Sweet Home Central School District Superintendent Dr. Michael Ginestre said, “The promise by New York state to fully fund Foundation Aid appears to be broken. The manipulation of the formula means Sweet Home, like hundreds of other school districts across New York state, will not receive its fair and equitable share of state funding. I stand with our state legislators in holding those in Albany accountable so live up to their promise to fully fund the Foundation Aid formula.”

Kenmore Town of Tonawanda School District Superintendent Sabatino Cimato said, “Because of the proposed changes to the Foundation Aid formula and removal of the ‘Save Harmless’ provision, school districts throughout the state are facing devastating reductions while they are already struggling with unprecedented inflation and increased costs. We were grateful for Gov. Hochul’s decision to fully fund Foundation Aid in previous years. We look to her to maintain that commitment so schools will not be deprived of the resources needed to provide every child with a quality, equitable education.”

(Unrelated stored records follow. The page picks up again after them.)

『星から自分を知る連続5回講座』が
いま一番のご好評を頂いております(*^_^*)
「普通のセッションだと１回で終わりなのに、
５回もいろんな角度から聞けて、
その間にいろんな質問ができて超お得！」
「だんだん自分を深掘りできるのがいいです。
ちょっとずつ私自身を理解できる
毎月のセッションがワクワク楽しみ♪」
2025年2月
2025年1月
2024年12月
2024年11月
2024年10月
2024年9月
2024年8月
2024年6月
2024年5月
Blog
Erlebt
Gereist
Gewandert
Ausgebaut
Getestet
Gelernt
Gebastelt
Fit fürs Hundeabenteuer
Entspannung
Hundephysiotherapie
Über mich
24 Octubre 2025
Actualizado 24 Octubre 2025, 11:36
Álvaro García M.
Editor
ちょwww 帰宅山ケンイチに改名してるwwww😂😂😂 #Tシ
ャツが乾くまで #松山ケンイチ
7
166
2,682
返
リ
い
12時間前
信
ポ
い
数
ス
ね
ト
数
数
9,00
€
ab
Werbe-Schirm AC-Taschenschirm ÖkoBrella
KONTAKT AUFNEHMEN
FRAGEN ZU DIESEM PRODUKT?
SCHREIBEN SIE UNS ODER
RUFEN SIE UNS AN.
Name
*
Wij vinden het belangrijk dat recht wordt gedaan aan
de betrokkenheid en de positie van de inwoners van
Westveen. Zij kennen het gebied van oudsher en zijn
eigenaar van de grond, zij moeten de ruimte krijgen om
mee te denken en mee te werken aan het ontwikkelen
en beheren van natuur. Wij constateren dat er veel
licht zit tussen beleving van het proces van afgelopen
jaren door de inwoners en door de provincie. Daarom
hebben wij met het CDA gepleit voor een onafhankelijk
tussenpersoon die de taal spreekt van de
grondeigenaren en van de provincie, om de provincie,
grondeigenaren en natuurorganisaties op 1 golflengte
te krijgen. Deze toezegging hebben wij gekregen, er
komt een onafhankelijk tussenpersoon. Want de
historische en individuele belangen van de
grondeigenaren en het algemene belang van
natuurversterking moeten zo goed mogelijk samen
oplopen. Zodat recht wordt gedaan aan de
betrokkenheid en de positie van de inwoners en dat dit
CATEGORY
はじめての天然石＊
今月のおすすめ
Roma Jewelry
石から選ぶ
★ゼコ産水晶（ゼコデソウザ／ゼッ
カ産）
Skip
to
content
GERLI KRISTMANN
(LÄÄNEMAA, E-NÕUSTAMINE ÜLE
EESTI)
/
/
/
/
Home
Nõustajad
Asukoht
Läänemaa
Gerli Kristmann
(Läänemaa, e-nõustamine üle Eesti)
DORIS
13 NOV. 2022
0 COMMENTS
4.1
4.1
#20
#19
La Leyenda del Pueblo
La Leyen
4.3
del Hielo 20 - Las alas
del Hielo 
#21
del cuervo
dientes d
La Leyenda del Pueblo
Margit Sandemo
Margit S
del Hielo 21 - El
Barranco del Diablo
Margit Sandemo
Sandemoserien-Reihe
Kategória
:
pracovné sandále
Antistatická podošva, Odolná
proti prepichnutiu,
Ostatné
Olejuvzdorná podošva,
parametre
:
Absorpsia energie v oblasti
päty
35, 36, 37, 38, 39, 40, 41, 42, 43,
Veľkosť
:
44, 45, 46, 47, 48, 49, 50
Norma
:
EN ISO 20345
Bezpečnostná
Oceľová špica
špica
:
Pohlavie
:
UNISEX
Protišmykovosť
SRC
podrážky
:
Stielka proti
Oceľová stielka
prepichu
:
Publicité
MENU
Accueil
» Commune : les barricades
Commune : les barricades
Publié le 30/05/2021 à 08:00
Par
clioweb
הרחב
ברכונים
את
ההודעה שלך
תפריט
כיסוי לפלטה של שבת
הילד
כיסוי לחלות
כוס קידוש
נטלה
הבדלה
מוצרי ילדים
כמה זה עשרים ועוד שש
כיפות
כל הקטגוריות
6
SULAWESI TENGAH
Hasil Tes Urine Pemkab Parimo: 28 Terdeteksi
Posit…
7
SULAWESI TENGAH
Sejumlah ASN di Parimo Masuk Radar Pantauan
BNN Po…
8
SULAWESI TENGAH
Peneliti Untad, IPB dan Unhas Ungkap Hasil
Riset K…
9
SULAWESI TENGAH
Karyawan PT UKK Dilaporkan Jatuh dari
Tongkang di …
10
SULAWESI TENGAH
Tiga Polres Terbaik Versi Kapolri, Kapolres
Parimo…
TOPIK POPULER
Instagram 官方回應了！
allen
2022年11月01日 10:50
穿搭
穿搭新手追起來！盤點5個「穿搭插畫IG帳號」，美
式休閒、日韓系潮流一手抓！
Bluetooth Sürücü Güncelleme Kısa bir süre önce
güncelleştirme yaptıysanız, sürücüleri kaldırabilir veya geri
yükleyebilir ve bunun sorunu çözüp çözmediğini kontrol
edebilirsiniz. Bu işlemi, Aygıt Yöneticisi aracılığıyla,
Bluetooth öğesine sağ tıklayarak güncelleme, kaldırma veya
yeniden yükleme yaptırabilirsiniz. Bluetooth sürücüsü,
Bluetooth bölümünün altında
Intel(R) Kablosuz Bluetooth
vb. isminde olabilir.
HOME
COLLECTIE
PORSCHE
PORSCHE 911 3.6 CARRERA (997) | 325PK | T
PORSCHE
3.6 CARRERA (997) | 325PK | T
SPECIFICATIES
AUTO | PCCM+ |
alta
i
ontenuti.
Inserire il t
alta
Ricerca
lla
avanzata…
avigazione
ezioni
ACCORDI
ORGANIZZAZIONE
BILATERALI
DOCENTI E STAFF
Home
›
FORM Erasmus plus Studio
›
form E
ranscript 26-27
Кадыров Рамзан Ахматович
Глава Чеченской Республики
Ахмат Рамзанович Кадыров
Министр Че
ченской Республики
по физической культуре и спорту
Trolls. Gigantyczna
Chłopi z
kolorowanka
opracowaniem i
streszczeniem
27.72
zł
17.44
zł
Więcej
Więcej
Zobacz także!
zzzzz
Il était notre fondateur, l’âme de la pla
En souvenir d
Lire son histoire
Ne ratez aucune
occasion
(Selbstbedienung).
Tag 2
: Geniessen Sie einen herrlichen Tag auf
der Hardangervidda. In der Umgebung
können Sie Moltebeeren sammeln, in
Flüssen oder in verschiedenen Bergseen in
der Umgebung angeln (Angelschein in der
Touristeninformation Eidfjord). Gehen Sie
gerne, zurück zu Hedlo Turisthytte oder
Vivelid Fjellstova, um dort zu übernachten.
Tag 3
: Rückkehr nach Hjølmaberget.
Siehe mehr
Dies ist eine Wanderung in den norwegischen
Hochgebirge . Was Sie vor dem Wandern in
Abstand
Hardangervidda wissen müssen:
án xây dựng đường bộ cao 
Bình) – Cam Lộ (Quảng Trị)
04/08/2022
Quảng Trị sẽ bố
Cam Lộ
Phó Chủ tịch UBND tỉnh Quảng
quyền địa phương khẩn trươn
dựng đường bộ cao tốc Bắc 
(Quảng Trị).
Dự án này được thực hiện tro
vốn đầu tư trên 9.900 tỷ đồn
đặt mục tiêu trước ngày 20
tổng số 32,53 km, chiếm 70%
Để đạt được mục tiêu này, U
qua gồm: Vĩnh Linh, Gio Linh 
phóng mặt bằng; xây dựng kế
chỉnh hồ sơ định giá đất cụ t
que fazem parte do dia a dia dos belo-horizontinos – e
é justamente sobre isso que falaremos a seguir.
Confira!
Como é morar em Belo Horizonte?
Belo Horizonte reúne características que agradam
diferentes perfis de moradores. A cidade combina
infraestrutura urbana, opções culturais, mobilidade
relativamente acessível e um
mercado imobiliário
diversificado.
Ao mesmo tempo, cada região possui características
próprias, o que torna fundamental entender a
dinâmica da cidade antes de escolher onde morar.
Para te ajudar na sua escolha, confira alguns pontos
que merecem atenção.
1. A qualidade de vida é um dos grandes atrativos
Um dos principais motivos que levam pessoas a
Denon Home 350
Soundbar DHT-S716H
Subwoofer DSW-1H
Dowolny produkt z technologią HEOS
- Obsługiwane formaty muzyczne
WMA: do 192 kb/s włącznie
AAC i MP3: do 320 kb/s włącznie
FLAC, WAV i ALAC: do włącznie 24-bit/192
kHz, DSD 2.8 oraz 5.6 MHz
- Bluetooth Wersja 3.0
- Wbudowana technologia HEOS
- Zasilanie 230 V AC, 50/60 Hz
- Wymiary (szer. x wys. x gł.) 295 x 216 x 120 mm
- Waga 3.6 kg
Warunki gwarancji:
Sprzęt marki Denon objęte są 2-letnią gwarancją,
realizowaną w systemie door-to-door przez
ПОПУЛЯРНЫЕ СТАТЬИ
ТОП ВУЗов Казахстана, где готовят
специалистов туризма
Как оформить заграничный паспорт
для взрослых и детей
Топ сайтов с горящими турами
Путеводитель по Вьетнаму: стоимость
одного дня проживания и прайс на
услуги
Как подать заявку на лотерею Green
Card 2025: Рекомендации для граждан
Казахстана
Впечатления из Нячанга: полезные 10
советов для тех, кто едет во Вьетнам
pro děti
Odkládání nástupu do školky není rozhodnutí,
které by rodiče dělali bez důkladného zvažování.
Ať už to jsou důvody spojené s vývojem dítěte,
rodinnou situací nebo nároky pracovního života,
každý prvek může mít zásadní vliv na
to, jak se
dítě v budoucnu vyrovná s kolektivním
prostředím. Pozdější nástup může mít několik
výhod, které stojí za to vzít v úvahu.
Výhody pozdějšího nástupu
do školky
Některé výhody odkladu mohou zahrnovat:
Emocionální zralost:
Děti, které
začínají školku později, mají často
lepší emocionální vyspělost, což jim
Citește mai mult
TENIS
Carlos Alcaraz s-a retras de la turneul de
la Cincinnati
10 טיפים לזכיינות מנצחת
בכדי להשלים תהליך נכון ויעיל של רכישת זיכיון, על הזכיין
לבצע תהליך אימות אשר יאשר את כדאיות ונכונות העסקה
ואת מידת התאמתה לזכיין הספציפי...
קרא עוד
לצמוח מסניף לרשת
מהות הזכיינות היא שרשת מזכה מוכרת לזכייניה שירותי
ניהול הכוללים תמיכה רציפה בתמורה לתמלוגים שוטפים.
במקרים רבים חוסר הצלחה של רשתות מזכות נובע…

Amherst Central School District Superintendent Anthony J. Panella said, “School districts need predictability and stability in state funding in order to plan effectively. A predictable and consistent funding formula is very important for us to continue to improve educational opportunities for students and expand the ways we support our families. I am thankful our state representatives have developed one-house budgets, which prioritize education funding for 2024-25. We are grateful for their work to reject the governor’s proposal to eliminate ‘Save Harmless’ from the Foundation Aid formula and reject the planned decrease in the inflationary adjustment factor used in the formula. We commend previous legislative achievements that resulted in fully funded Foundation Aid and believe continued work toward a fair and equitable formula is critical to maintaining high-quality schools across the state.”

Grand Island Central School District Superintendent Brian Graham said “Our public schools stand as beacons of hope and centers of community engagement, shaping the minds and futures of our children. Yet, under the governor’s first draft of the executive budget, districts across New York state are facing significant cuts in Foundation Aid. I am grateful for our New York state representatives who are listening and taking significant action to restore the ‘Hold Harmless’ provision and increase funding by 3% for all districts in New York state. Thanks to the Senate and Assembly one-house budget proposals, our students will benefit by the commitment and eventual action demonstrated today by our legislators.”